The EXPLAIN output showed the customers table scan was filtering 293,679 rows down to 18,321 — scanning the whole table to find 6% of it.

CREATE INDEX CONCURRENTLY idx_customers_account
ON customers (account_id);

After that index, the customers scan became a direct index scan. Full query: 38ms.

Step 4 — Table bloat

While in there, I checked table bloat:

SELECT
  relname AS table,
  n_dead_tup,
  n_live_tup,
  round(n_dead_tup::numeric / nullif(n_live_tup + n_dead_tup, 0) * 100, 2) AS dead_pct,
  last_vacuum,
  last_autovacuum
FROM pg_stat_user_tables
WHERE relname IN ('orders', 'customers')
ORDER BY n_dead_tup DESC;

The orders table had 890,000 dead tuples — about 22% dead.

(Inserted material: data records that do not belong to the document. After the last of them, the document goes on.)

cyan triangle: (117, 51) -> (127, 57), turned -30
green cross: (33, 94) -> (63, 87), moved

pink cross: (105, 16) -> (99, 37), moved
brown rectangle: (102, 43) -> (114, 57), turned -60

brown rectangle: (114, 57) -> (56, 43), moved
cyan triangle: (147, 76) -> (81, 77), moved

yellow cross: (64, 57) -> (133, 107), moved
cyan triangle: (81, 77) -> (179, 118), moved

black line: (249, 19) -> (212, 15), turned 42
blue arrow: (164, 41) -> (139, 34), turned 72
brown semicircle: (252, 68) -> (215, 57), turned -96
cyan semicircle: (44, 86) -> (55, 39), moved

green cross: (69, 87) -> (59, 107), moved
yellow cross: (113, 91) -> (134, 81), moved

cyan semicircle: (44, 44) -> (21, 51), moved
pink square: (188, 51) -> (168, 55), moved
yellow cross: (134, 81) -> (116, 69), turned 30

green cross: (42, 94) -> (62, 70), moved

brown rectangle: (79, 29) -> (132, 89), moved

Last autovacuum was 9 days ago. Not the primary cause of the slowness, but contributing to index bloat and making buffer reads less efficient.

VACUUM ANALYZE orders;

This reclaims space from dead tuples and updates the planner statistics. After running it, the planner's row estimates got more accurate and the query dropped another 8ms.

Final state

Before: 14.2 seconds
After index on orders: 412ms
After index on customers: 38ms
After VACUUM: 30ms

Total debugging time: about 35 minutes. The fix itself took 8 minutes to run on production with no downtime.

The lesson isn't "always index everything." It's: read the EXPLAIN output, look at actual vs estimated rows, check buffer hits vs reads, and look at pg_stat_user_tables before assuming you need to rewrite the query. Usually the query is fine — the data access path isn't.

The pg_stat functions on pgref.dev are worth knowing. pg_stat_user_tables, pg_stat_statements, and pg_indexes are the three I open first on any performance problem.